» Required action:
If a line of the material contains "Autora", copy it.

[Opening Entries provided section]

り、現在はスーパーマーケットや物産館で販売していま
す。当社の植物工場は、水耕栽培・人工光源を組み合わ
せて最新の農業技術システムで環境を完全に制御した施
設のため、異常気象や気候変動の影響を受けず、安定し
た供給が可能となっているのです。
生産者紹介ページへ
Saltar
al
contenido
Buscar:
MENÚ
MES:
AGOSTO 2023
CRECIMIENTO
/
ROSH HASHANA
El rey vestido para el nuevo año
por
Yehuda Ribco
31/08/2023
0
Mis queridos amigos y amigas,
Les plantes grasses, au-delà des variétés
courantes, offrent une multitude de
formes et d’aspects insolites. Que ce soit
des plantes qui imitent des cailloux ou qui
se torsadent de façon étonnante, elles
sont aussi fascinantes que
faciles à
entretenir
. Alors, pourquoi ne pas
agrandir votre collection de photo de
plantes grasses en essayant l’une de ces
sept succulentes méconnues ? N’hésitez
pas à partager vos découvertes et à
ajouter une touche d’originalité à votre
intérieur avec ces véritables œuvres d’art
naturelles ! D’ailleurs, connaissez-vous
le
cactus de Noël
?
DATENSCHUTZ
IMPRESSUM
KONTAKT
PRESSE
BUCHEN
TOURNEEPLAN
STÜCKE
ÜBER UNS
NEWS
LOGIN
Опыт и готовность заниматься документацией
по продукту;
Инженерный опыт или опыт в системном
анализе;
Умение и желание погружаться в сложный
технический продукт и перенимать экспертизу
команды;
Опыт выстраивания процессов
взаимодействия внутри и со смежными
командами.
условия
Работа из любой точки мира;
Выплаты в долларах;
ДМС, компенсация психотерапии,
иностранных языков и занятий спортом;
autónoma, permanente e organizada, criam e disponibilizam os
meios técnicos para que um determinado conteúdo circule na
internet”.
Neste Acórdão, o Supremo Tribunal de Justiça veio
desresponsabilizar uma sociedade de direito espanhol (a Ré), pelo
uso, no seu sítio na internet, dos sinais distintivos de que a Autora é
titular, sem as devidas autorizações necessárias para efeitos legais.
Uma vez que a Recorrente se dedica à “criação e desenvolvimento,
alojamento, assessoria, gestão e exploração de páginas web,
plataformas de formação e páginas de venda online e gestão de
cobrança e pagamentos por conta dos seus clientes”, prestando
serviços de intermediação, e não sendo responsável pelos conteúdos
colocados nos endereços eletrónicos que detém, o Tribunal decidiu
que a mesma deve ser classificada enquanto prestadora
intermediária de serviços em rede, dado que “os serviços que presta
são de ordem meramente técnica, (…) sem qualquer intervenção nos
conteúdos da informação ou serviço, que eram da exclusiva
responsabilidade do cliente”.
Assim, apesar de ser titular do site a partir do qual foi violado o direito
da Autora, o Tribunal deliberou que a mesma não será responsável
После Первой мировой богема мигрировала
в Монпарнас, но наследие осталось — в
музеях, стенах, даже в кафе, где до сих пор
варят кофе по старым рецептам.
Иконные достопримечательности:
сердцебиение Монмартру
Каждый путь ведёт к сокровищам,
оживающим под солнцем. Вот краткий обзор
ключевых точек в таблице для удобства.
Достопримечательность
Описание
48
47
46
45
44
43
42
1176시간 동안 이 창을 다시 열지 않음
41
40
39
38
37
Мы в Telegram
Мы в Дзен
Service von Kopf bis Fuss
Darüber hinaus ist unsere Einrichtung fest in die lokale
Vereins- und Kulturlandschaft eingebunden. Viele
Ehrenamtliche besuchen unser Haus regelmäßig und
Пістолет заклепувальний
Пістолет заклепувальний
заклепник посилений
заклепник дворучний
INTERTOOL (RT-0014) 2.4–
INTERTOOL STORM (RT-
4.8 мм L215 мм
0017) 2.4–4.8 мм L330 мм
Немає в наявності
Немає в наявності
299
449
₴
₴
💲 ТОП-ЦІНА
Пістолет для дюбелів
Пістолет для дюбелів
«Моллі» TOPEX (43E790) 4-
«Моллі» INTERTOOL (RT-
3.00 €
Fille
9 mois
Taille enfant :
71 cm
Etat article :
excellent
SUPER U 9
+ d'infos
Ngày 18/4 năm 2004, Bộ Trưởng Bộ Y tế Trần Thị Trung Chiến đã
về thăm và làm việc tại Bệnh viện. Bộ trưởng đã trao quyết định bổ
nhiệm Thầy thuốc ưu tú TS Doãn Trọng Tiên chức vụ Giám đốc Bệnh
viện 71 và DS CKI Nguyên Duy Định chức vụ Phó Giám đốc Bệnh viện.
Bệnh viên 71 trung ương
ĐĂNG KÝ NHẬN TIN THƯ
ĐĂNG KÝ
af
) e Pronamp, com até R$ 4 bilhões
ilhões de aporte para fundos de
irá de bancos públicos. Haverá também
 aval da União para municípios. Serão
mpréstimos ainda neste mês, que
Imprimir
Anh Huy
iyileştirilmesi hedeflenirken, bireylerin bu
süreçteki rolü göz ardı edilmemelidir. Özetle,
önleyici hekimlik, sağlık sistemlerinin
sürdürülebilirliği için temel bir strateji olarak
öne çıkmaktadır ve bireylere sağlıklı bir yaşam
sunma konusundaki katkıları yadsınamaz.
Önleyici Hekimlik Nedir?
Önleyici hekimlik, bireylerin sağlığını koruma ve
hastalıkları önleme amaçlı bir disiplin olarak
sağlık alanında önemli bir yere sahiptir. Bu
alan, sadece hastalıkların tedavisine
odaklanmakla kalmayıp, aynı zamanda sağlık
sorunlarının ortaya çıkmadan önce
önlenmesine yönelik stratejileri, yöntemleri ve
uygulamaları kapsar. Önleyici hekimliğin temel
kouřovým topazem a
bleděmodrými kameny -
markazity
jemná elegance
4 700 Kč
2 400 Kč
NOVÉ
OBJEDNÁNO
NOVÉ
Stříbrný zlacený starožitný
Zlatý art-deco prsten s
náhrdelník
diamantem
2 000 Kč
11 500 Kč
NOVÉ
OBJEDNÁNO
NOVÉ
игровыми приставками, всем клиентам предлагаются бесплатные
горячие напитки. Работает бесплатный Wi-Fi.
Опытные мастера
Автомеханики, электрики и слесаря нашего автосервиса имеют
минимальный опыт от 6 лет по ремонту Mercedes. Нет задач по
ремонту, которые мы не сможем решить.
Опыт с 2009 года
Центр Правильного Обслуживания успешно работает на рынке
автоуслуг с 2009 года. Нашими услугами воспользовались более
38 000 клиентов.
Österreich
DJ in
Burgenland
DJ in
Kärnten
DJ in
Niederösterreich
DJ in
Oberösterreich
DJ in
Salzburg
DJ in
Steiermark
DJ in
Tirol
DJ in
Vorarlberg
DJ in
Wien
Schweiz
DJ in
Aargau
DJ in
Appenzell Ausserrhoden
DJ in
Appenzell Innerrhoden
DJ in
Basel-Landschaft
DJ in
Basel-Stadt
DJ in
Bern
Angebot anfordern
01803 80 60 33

[Closing Entries provided section]

» Exercise output:
uso, no seu sítio na internet, dos sinais distintivos de que a Autora é
da Autora, o Tribunal deliberou que a mesma não será responsável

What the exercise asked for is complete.